(Saved entries)
========

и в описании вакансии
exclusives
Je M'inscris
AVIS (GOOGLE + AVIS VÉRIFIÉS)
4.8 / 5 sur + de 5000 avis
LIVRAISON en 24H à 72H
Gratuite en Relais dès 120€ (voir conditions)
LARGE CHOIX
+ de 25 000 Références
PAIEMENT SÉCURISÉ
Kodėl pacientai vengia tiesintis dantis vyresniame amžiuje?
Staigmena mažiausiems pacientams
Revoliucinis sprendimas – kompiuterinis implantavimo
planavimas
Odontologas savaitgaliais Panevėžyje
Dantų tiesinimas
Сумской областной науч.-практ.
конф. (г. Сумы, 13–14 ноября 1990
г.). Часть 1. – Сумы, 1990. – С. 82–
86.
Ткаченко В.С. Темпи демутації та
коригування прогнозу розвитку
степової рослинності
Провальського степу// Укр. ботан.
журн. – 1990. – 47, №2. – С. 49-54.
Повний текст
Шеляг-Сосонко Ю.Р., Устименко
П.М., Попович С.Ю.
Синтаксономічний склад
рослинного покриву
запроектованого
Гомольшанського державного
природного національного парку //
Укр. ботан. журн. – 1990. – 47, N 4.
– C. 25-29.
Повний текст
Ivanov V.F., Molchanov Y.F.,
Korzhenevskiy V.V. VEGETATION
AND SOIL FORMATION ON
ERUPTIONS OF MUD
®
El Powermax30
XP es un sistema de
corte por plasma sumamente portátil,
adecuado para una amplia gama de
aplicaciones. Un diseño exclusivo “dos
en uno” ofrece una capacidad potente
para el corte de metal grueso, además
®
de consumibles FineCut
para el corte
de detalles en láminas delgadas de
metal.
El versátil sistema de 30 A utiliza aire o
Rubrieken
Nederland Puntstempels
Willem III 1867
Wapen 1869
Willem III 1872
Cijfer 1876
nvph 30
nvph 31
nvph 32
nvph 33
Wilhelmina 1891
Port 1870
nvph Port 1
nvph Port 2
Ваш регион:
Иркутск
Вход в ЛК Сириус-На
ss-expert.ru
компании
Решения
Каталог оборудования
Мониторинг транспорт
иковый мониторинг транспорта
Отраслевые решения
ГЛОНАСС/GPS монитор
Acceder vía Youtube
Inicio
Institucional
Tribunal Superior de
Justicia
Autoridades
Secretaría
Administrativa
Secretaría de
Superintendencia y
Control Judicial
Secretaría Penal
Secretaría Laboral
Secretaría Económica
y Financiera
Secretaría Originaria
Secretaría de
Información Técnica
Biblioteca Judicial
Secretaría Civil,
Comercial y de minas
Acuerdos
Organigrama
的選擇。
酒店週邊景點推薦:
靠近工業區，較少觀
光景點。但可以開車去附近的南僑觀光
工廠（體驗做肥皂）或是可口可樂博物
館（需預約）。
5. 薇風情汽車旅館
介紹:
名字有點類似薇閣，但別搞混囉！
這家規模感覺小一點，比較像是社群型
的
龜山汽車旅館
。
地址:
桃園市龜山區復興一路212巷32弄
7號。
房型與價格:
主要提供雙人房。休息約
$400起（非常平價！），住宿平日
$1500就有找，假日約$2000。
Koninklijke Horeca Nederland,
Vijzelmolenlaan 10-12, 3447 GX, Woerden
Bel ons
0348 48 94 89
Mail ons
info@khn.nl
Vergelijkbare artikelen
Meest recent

========

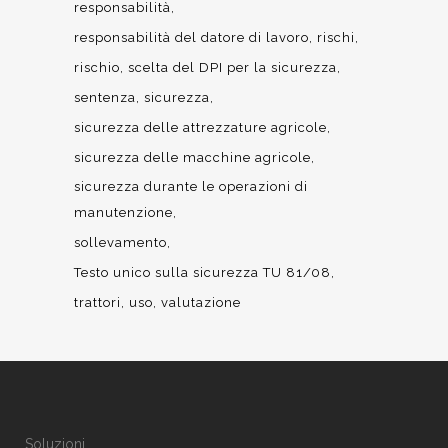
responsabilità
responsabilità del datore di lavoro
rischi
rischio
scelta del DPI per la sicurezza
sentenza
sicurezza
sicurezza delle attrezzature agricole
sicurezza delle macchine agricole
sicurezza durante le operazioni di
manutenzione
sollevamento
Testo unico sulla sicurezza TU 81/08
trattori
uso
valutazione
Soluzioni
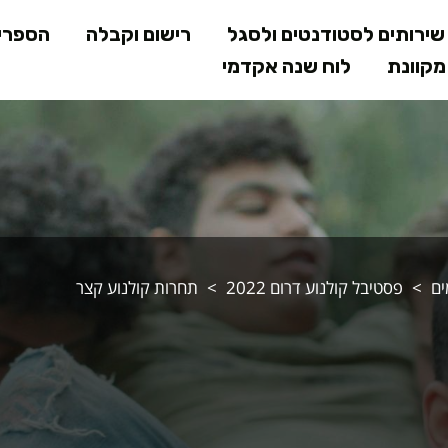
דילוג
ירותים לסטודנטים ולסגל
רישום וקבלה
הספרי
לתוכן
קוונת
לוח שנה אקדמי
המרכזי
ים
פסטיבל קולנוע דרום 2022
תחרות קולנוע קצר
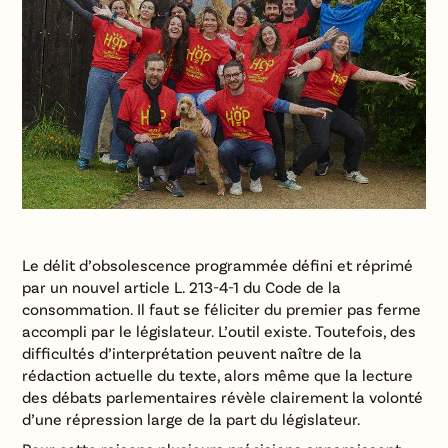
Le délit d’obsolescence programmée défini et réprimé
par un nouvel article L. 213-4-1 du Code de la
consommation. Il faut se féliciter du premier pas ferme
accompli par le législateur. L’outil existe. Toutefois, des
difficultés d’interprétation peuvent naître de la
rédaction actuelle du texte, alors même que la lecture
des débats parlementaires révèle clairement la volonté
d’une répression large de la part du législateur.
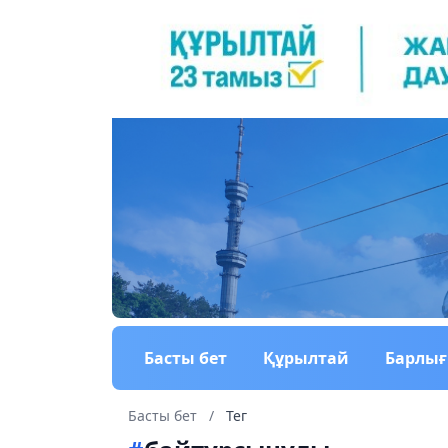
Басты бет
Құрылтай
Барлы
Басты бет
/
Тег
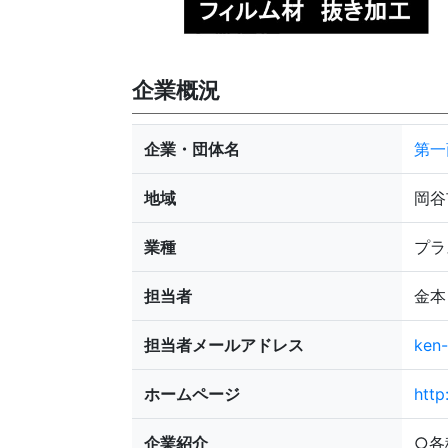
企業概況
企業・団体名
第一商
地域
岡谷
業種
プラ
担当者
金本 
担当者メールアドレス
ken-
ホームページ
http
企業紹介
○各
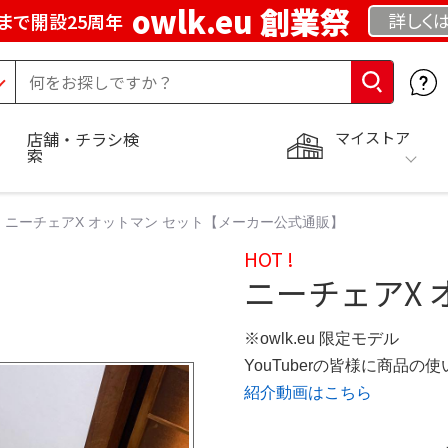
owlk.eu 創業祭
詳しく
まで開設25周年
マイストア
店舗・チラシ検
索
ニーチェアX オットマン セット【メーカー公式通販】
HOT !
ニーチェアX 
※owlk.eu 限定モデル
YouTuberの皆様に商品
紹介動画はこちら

========

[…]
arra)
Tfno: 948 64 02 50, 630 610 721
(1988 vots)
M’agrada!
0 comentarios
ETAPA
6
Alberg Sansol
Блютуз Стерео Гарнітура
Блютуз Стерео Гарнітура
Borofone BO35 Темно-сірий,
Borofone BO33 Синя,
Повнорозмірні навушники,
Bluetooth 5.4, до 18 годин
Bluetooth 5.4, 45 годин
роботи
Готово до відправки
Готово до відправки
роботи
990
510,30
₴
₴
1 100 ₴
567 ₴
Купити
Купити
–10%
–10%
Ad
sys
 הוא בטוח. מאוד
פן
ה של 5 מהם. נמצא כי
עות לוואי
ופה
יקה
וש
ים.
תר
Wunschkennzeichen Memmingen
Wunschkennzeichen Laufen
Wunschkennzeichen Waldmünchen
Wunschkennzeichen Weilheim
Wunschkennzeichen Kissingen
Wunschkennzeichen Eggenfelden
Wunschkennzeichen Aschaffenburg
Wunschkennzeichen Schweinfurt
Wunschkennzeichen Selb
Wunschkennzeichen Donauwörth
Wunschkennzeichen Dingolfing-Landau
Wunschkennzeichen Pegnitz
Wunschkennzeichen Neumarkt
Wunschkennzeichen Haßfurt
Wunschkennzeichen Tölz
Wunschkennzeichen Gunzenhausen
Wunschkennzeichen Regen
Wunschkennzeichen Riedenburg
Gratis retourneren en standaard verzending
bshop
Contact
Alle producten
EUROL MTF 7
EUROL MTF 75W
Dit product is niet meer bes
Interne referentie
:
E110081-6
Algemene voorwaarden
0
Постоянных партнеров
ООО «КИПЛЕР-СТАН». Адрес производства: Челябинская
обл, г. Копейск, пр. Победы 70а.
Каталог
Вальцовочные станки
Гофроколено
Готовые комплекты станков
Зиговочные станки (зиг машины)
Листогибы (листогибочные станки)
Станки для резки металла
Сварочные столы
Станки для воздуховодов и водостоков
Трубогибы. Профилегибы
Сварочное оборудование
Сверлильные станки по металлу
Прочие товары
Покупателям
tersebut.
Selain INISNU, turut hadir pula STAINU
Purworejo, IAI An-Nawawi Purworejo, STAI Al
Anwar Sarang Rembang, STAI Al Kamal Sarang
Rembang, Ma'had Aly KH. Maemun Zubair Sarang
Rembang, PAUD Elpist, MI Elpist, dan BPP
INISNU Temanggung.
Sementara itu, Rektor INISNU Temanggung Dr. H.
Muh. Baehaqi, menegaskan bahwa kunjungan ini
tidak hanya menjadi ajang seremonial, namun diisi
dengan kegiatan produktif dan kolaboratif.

========

Work required
After locating the line holding "Wunschkennzeichen Dingolfing-Landau" above, output exactly that line and every line after it through the line holding "EUROL MTF 75W". Include nothing else.

Exercise response
Wunschkennzeichen Dingolfing-Landau
Wunschkennzeichen Pegnitz
Wunschkennzeichen Neumarkt
Wunschkennzeichen Haßfurt
Wunschkennzeichen Tölz
Wunschkennzeichen Gunzenhausen
Wunschkennzeichen Regen
Wunschkennzeichen Riedenburg
Gratis retourneren en standaard verzending
bshop
Contact
Alle producten
EUROL MTF 7
EUROL MTF 75W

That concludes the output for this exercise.